*Try it*. Pictures are to be left out. Return exactly the lines below from the one with "605 (112, 833)" up to and including the one with "3 Ways Using".

================

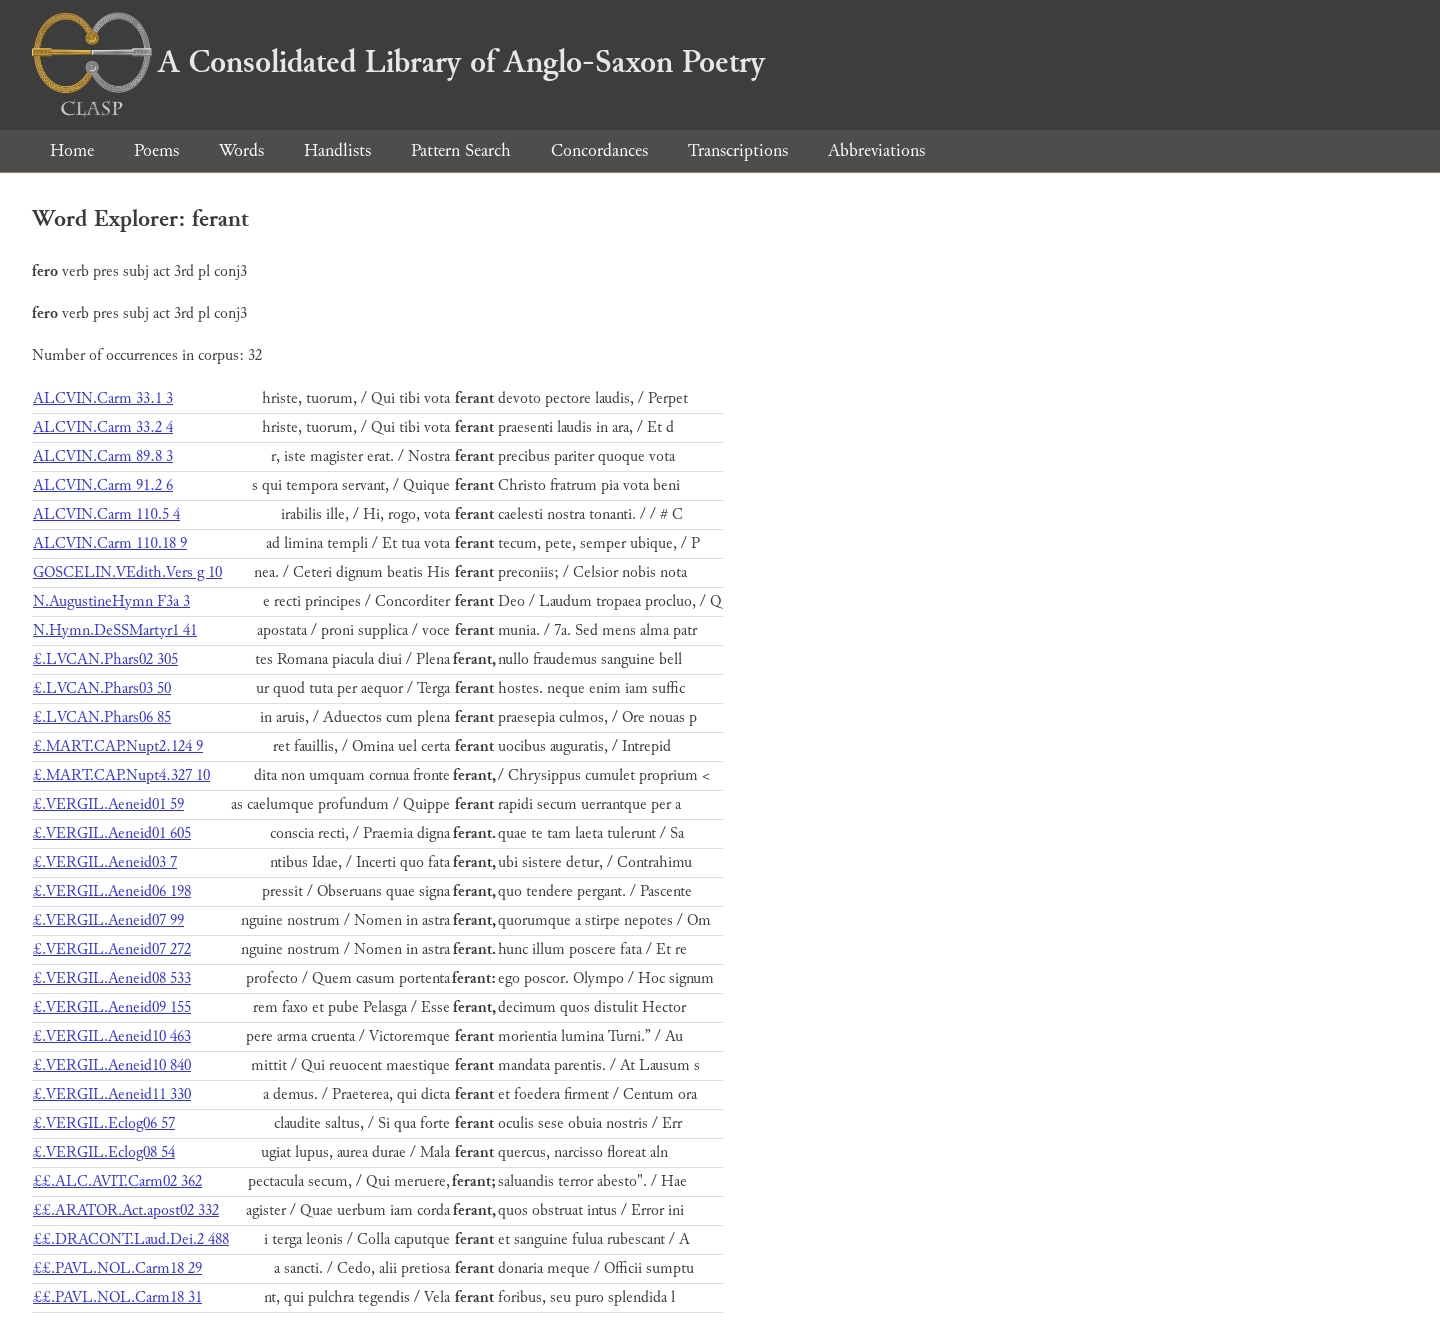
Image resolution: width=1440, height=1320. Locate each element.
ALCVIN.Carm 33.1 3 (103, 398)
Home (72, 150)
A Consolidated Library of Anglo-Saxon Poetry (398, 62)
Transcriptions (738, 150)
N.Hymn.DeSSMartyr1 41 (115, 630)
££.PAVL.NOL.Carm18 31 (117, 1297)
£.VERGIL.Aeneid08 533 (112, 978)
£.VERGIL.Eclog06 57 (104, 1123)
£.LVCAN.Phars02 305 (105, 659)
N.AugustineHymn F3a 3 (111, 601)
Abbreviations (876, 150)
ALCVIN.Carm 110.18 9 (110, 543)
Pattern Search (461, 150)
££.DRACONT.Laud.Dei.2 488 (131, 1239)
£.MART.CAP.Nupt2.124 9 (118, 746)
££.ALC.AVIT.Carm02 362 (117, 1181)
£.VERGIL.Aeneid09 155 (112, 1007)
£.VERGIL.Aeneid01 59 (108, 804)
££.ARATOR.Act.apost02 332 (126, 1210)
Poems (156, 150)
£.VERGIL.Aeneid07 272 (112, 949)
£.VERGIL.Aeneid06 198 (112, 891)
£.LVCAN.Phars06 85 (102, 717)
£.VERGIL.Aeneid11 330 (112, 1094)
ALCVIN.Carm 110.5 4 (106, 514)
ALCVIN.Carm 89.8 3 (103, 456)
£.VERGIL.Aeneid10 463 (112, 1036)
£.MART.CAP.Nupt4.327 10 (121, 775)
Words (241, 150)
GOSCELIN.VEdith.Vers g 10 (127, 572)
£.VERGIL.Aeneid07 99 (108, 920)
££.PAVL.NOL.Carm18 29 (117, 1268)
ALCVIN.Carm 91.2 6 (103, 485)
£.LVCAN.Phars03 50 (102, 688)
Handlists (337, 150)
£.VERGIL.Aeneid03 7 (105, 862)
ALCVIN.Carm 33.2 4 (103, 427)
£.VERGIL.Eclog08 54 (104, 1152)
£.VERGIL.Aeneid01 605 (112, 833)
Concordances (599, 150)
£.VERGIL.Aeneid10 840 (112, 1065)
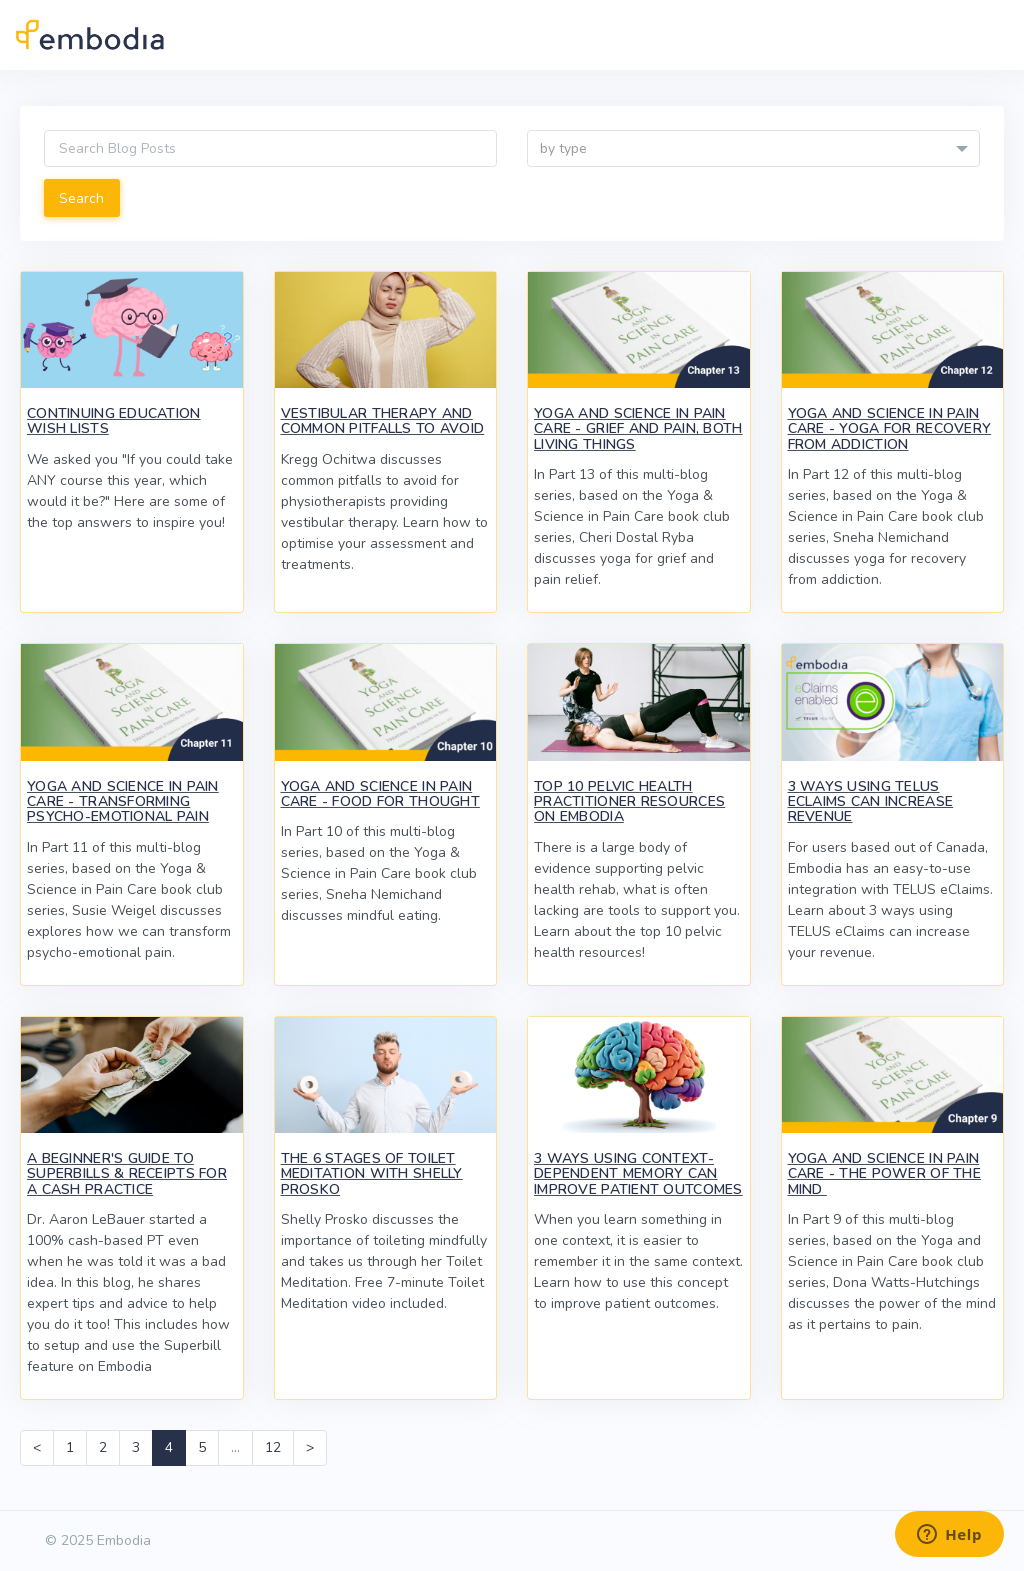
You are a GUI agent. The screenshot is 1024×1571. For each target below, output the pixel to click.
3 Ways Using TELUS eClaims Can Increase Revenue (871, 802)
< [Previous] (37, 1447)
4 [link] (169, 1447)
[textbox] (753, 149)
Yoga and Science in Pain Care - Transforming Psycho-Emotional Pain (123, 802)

================

*Exercise response*.
£.VERGIL.Aeneid01 605 (112, 833)
Concordances (599, 150)
£.VERGIL.Aeneid10 840 (112, 1065)
You are a GUI agent. The screenshot is 1024×1571. For each target below, output the pixel to click.
3 Ways Using TELUS eClaims Can Increase Revenue (871, 802)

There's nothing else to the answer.